The first installment in my Classic Hollywood Christmas series finding WifeSavers principles in my favorite old Hollywood Christmas classics…
“Let me tell you something, Miss Novak. You may have beautiful thoughts, but you hide them. “
My three-year-old grandson was recently accused by another three-year-old of saying “thank you” too much. I was a little proud when I heard that. In my experience, if you want to do “too much” of anything, it oughta be saying “thank you”. If our boy can stay in the habit, his wife will say “thank you” to all the adults in his life who modeled the concept for him from toddlerhood. Appreciation works wonders in any relationship, but it is the most powerful between husband and wife; the two people who tend to overlook it most often. (I’m not sure why…a three-year-old can do it!)
Marriage loses its softness or tenderness when couples expect more than appreciate — and I’m using the word in its broadest sense. Say “thanks” more often, and it’s a big step in the right direction, but real appreciation is more than that. It’s an overall awareness: a focus on a person’s assets and contributions, rather than their deficits. It’s about what they do do, rather than what they don’t do. Appreciation looks deep into our loved one’s heart; for how can we say we really know our partner, let alone love them, if we do not appreciate them?
That’s the big conundrum in The Shop Around the Corner, one of my favorite Christmas classics. In the 1940 version of this sweet story, Jimmy Stewart and Margaret Sullavan play Budapest store clerks who are forever butting heads. (Tom Hanks and Meg Ryan played competing bookstore owners in the 1998 version, You’ve Got Mail.) The two are constantly disagreeing, criticizing each other at every opportunity, all the while unaware that they are actually… truthfully…secretly… adoring pen-pals! Lovers by letter? Antagonists in person? How is such irony possible?
As Jimmy Stewart’s character, Mr. Kralik, tells his nemesis (OR sweetheart), Miss Novak (Margaret Sullavan): “There are many things you don’t know about me, Miss Novak. As a matter of fact…there might be a lot we don’t know about each other. People seldom go to the trouble of scratching the surface of things… to find the inner truth.”
Bo-ing!
For months, in their daily interactions as clerks, Mr. Kralik and Miss Novak choose to see one another in the worst possible light, every little thing filtered through the lens of pride and offense. In their regular interactions by letter, however, the couple chooses to see one another in the best possible light. Which relationship will triumph?… If you haven’t seen the film (and you should), I’ll give you a hint: It’s the one, the only one, that can lead to happily ever after.
Leave a comment on this post to be entered in The Fifth Annual Classic Hollywood Christmas Giveaway! All thoughtful commenters on this blog between now and 11:59m PST December 31st, 2018, will be entered in a RANDOM.ORG drawing for one of FOUR Hollywood Christmas classics on DVD (including It’s a Wonderful Life) as well as an autographed copy of Wife for Life: The Power to Succeed in Marriage. Each comment (one per post please) will count as an entry. Come back and comment on all the Hollywood Christmas Classics blog posts (published Wednesdays in December) to better your chances!

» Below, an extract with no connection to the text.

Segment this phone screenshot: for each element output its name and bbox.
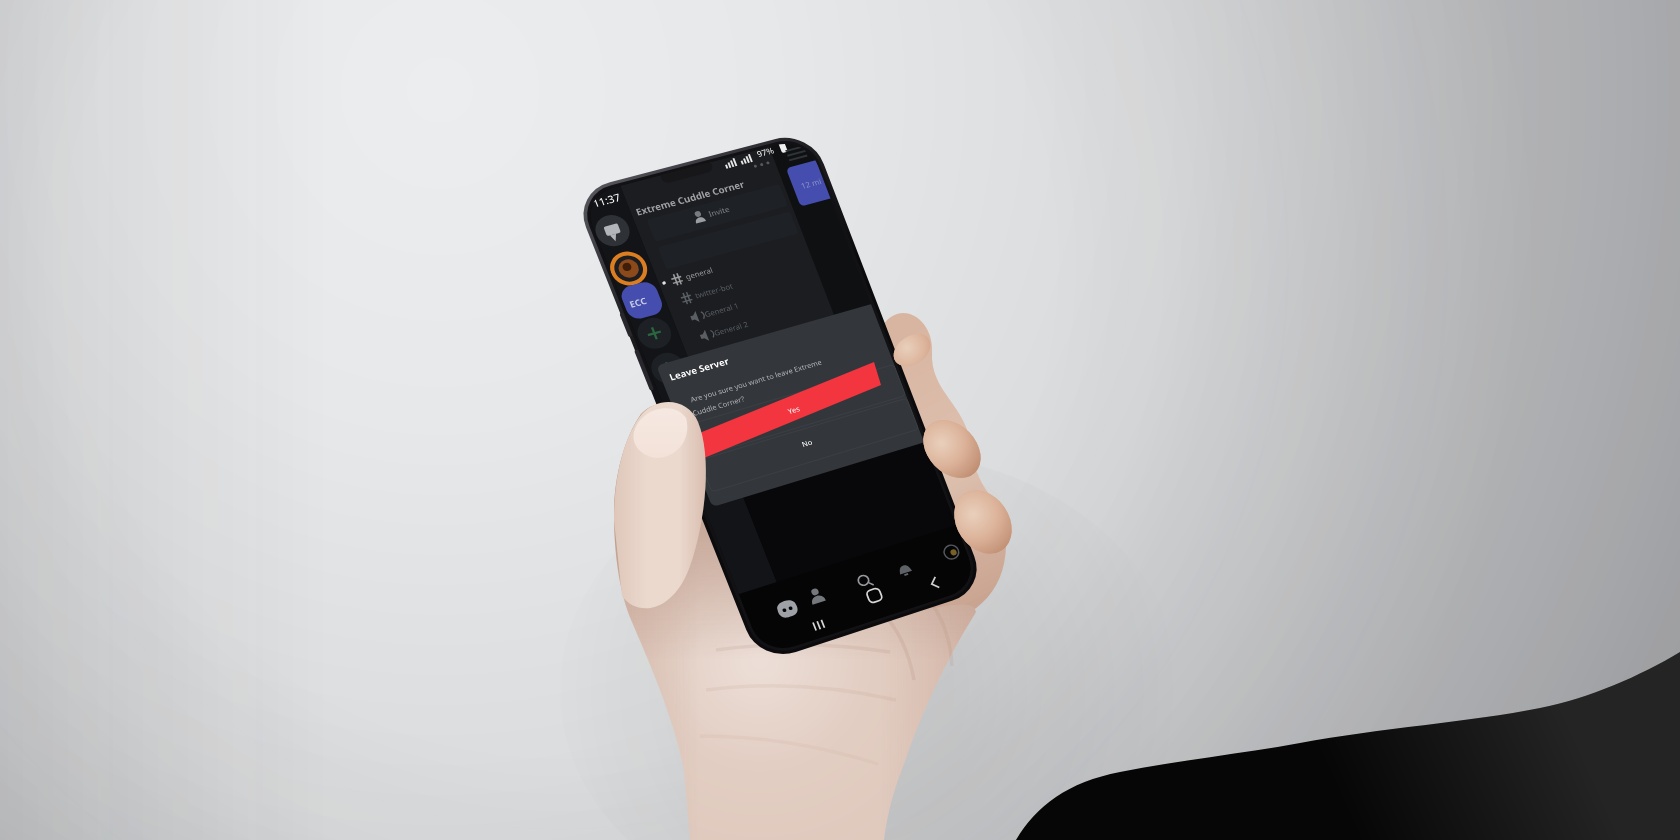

It’s something that’s so simple, but takes so much focus -especially in a world that loves to view things through a critical lense. But there is SO much that is there to appreciate, I know I have to make the choice to recognize it and make my appreciation known! And there can NEVER be too much appreciation!

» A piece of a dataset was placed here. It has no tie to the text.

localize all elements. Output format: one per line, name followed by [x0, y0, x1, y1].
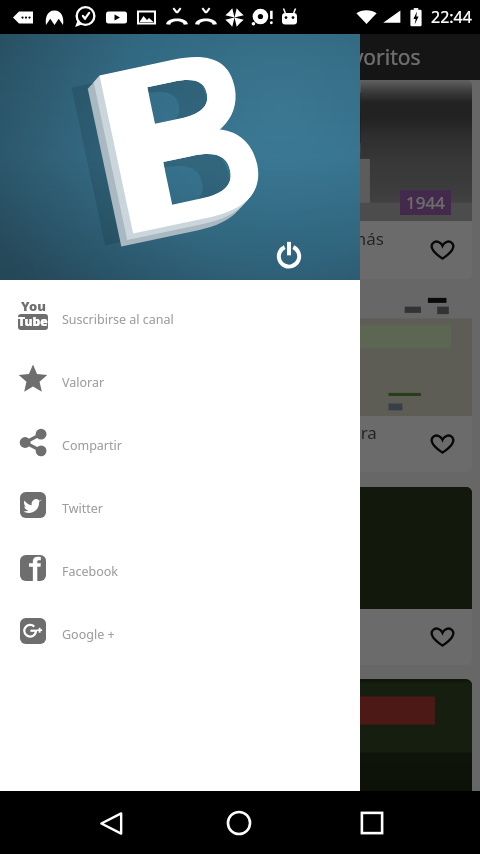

This is my hubby’s favorite movie. I, too, have to make a focused effort to show appreciation. Things always go more smoothly when I do.
So true Andrea!
honestly I may be a traitor but I wasn’t fond of You’ve Got Mail – I didn’t realize there was an older version (I think overall they tend to be done much better) – can’t wait to see if I can check it out! 🙂
I love both movies Deborah, but The Shop Around the Corner is a real classic – in every sense of the word. I promise you’ll love it.
I saw a stage production of ‘Shop Around the Corner’ last year and loved it! It’s almost painful to watch each of them at the moment of realization. I imagine they are replaying in their minds all of the terrible things they’ve done and said to each other without knowing their true feelings toward one another. It reminds me of the pain I feel when I look back (sometimes not too far back) at the way I’ve treated the person I love the most in this world- my husband. And I promise myself that I’ll try to always remember my true feelings toward him in the future.
I think that’s why I love the movie too, Lacy. It hurts in a helpful way!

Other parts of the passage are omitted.